"Living Fossils": A Dead Idea

Monday, March 23, 2015

In an essay titled "The Rise and Fall of the Living Fossil", Ferris Jabr argues that, "The idea that some species are relics that have stopped evolving is finally going extinct." Jabr focuses on the crocodile for most of the piece, noting some of the errors that have resulted from the idea:

Intrigued by this puzzle, a post-doctoral research fellow at the University of Washington named Jamie Oaks began collecting DNA samples from all 23 living crocodilian species, comparing sections of the genome where mutations were most likely to have appeared. Although the fossil record had confirmed that ancient crocodilians were more diverse than previously realized, it also demonstrated that, on the whole, crocodilians were not particularly swift evolvers compared to mammals and other vertebrates. Even accounting for this slower-than-average evolution, Oaks did not find nearly as many differences between the modern crocodilian genomes as one would expect had those species diverged all the way back in the Cretaceous. He concluded that modern crocodilian species split from their last common ancestor between 8 and 13 million years ago, not long before ancient hominins split from their last common ancestor with chimpanzees. The living fossil theory of crocodiles had overestimated their evolutionary age by about a factor of 10.
Jabr's piece relays fascinating details as to how this idea was shown to be false in the case of crocodiles, and it provides interesting historical background on both how the idea arose from Darwin's "fanciful" phrase and how it and other notions shape popular conceptions of evolution.

-- CAV

2 comments:

Dinwar said...

It's definitely an interesting study, one I'll have to read more on. That said, it shows more the power of words to influence our perceptions than anything profound in paleontology. It's been known for as long as I've been in the business (and longer, most likely) that terms such as "living fossil" are mere metaphores. There's no requirement for them to not speciate, nor for them to remain unchanged; it's simply a short-hand way of saying that they retain a surprising number of primative traits ("primative" being synonymous with "ancestral", not with "simple"). The use of this metaphore has, without a doubt, been a roadblock to a better understanding of organisms to which we have given the name--but at least I have never encountered any systematic definition of the term, implying that the influence is more subtle than the article suggests.

The thing I am most curious about is what the results would be had a different portion of the DNA of modern species been used. The issue is, no DNA analysis uses the whole sequence; you can't, there is too much data and too many issues with comparison. So we pick and choose which genes to look at. While I do not doubt the validity of the researchers' choice in the slightest, I do wonder if choosing other gene sequences for this analysis would have much of an impact, and if so how they would explain the discrepencies.

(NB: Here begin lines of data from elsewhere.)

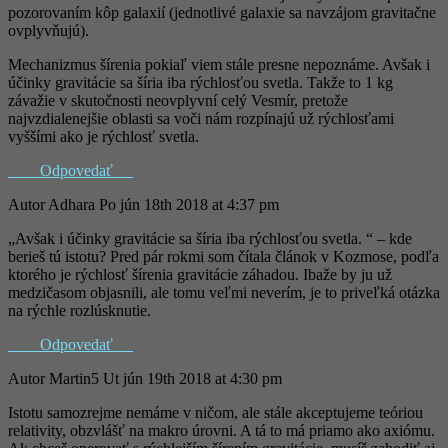
pozorovaním kôp galaxií (jednotlivé galaxie sa navzájom gravitačne
ovplyvňujú).
Mechanizmus šírenia pokiaľ viem stále presne nepoznáme. Avšak i
účinky gravitácie sa šíria iba rýchlosťou svetla. Takže to 1 kg
závažie v skutočnosti neovplyvní celý Vesmír, pretože
najvzdialenejšie oblasti sa voči nám rozpínajú už rýchlosťami
vyššími ako je rýchlosť svetla.
Odpovedať
Autor
Adhara
Po jún 18th 2018 at 4:37 pm
„Avšak i účinky gravitácie sa šíria iba rýchlosťou svetla. “ – kde
berieš tú istotu? Pred pár rokmi som čítala článok v Kozmose, podľa
ktorého je rýchlosť šírenia gravitácie záhadou. Ibaže by ju už
medzičasom objasnili, ale tomu veľmi neverím, je to priveľká otázka
na rýchle rozlúsknutie.
Odpovedať
Autor
Martin5
Ut jún 19th 2018 at 4:30 pm
Istotu samozrejme nemáme v ničom, ale stále akceptujeme teóriou
relativity, obzvlášť na makro úrovni. A tá to má priamo ako axiómu.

I am happy that crocodilians are getting increased recognition. While my first love remains predatory dinosaurs, even afte six years of studying mammals, crocodilians are definitely in the running. They are weird and wonderful monsters, everything that draws people into paleontology. I can't wait for the day when I see a small child in a museum look up at a crocodilian with the same wonder I've seen in the eyes of children looking at T. rex fossils, or mammoth fossils.

Gus Van Horn said...

Diwar,

"That said, it shows more the power of words to influence our perceptions than anything profound in paleontology"

True, and I suspect that one could probably argue productively that, early on, it may have been better anyway for paleontologists to study more obvious cases of evolution than crocodiles. Still, it's interesting that even in the field, at least as far as I can tell from this article, there was some resistance to the idea that anything could be gained from studying them.